Only the pictures are to be omitted; everything else in the listing must be reproduced exactly.

↓↓↓

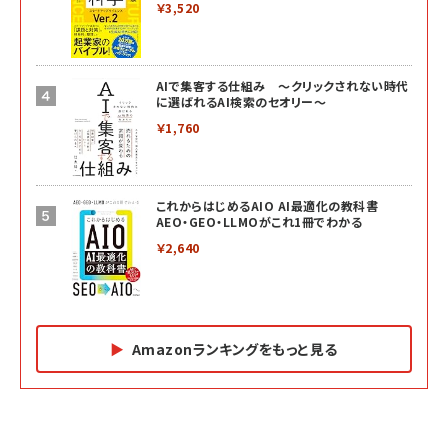
￥3,520
AIで集客する仕組み ～クリックされない時代
に選ばれるAI検索のセオリー～
￥1,760
これからはじめるAIO AI最適化の教科書
AEO・GEO・LLMOがこれ1冊でわかる
￥2,640
Amazonランキングをもっと見る
Amazon マーケティング・セールス全般関連書籍 の
Amazon ビジネス・経済関連書籍 の売れ筋ランキン
Amazon 経営戦略関連書籍 の売れ筋ランキング
売れ筋ランキング
グ
更新日時：2026/06/26 19:05
更新日時：2026/06/26 19:05
更新日時：2026/06/26 19:05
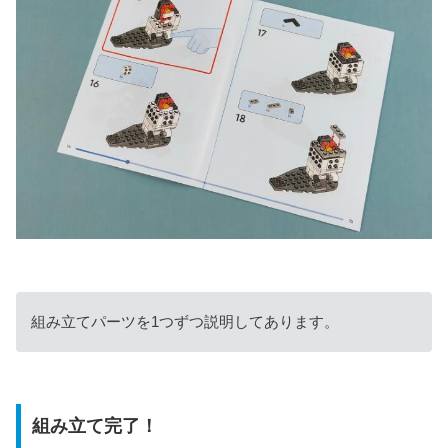
組み立てパーツを1つずつ説明してあります。
組み立て完了！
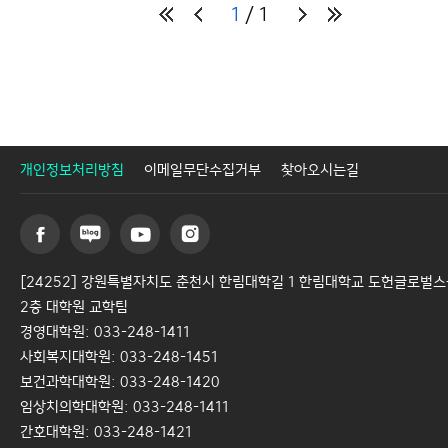
1
1
개인정보처리방침
이메일무단수집거부
찾아오시는길
[24252] 강원특별자치도 춘천시 한림대학길 1 한림대학교 도헌글로벌
2층 대학원 교학팀
경영대학원: 033-248-1411
사회복지대학원: 033-248-1451
보건과학대학원: 033-248-1420
임상치의학대학원: 033-248-1411
간호대학원: 033-248-1421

↑↑↑

■ EXERCISE SOLUTION
￥3,520
AIで集客する仕組み ～クリックされない時代
に選ばれるAI検索のセオリー～
￥1,760
これからはじめるAIO AI最適化の教科書
AEO・GEO・LLMOがこれ1冊でわかる
￥2,640
Amazonランキングをもっと見る
Amazon マーケティング・セールス全般関連書籍 の
Amazon ビジネス・経済関連書籍 の売れ筋ランキン
Amazon 経営戦略関連書籍 の売れ筋ランキング
売れ筋ランキング
グ
更新日時：2026/06/26 19:05
更新日時：2026/06/26 19:05
更新日時：2026/06/26 19:05
組み立てパーツを1つずつ説明してあります。
組み立て完了！
1
1
개인정보처리방침
이메일무단수집거부
찾아오시는길
[24252] 강원특별자치도 춘천시 한림대학길 1 한림대학교 도헌글로벌
2층 대학원 교학팀
경영대학원: 033-248-1411
사회복지대학원: 033-248-1451
보건과학대학원: 033-248-1420
임상치의학대학원: 033-248-1411
간호대학원: 033-248-1421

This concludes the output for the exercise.